Anybody else troubled by something in that premise? It’s probably an honest mistake, or the person who came up with it doesn’t think it’s relevant, but let’s just play it through because it’s bugging me. And because I haven’t put up much new content recently.
Shakespeare died in 1616. So we’ve got a young William Shakespeare 20 years after he died.
The most logical interpretation here, albeit the most conservative, is that William is, in fact, one of Judith and Thomas Quiney’s boys. They had three children – Shakespeare Quiney, who died young, but Richard and Thomas both lived until 1639. So maybe we pretend that one of them finds Shakespeare’s documents and does something underhanded with them because their dad and their granddad had a falling out shortly before ol’ Will died. This story totally makes sense to me – one of the grandsons basically seeks vengeance on his famous family’s name by burying all the original evidence connecting William as the true author of the stories. Of course, the First Folio would have come out in 1623 and I don’t think the conspiracy theories about authorship had really had time to cook yet, but who knows. Maybe they just decided to hide them in case they were worth money some day, and then forgot where they hid them. I could make it work.
But let’s say that’s not true and we’re talking about a “real” Shakespeare who lived a literal lifetime after his actual self. That means that somebody else wrote the plays, thirty years previously? During the reign of Elizabeth and/or James, both of whom are no longer around? Will audiences still care? The Puritans are about to close the theatres in less than a decade, so if he’s going to get started putting on thirty eight plays he’s got to crank them out at a rate of more than four per year. Better hurry!
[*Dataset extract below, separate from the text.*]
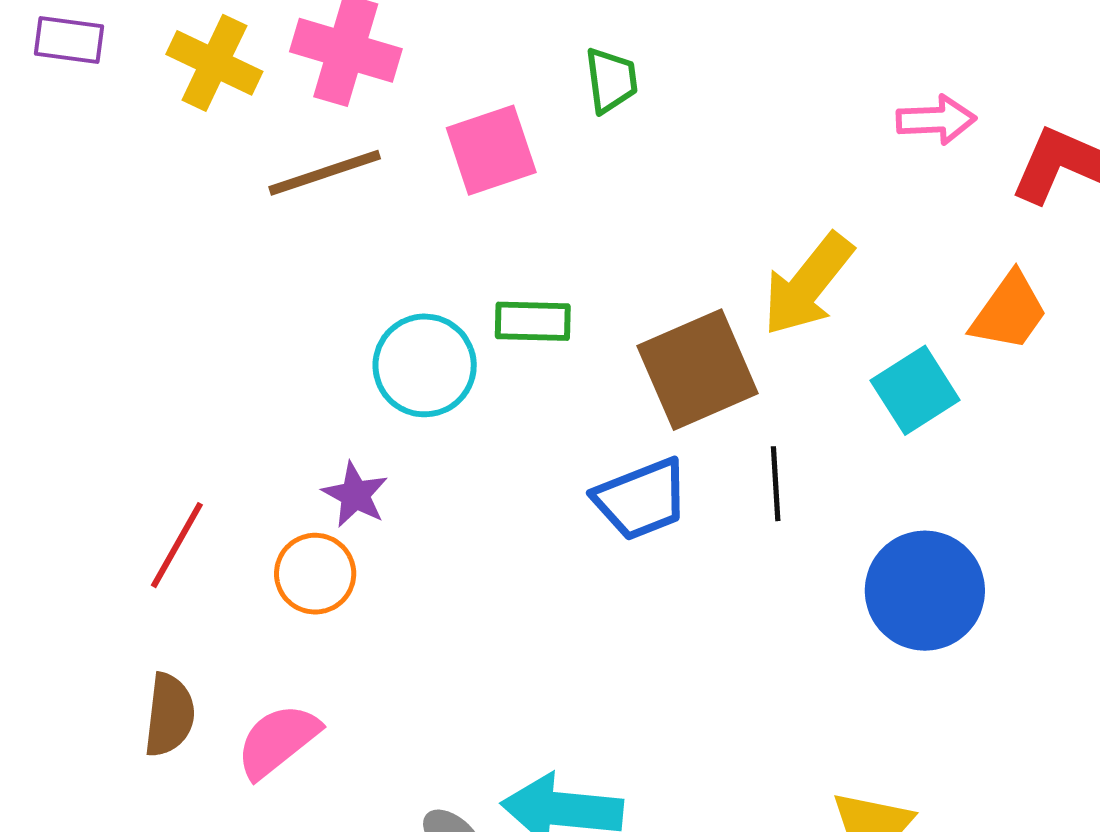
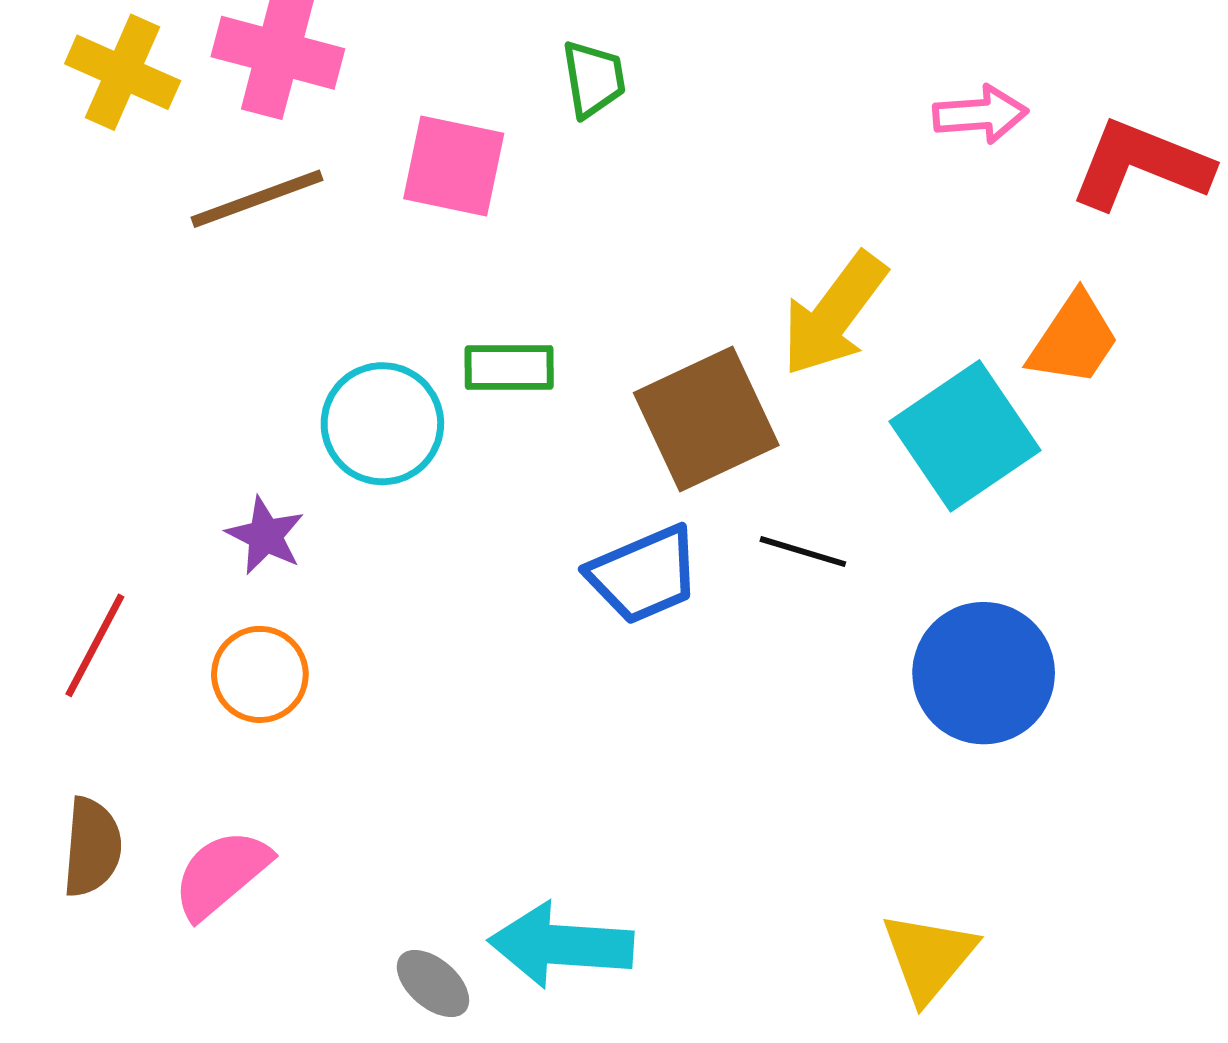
pink square: (491, 150) -> (454, 166), turned 32
cyan square: (915, 390) -> (965, 436), size x1.4
black line: (776, 484) -> (803, 552), turned -68
purple star: (355, 495) -> (265, 536), moved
Maybe our question poser mistyped and meant 1536, which would be closer to Shakespeare’s actual lifespan. But now we’re in a world where there’s no Queen Elizabeth or James I at all, so do we still get the plays that are directly tied to their reigns? Where are Marlowe, Middleton and the others during all of this to help the mysterious author collaborate, are they also unstuck in time?
I’m so confused. I think I’ll mark that post and come back to it to see what kind of stories people come up with.
EDIT : I couldn’t help myself, I wrote to the original poster and asked if he did that on purpose. He “messed up 1616 as his birthdate.”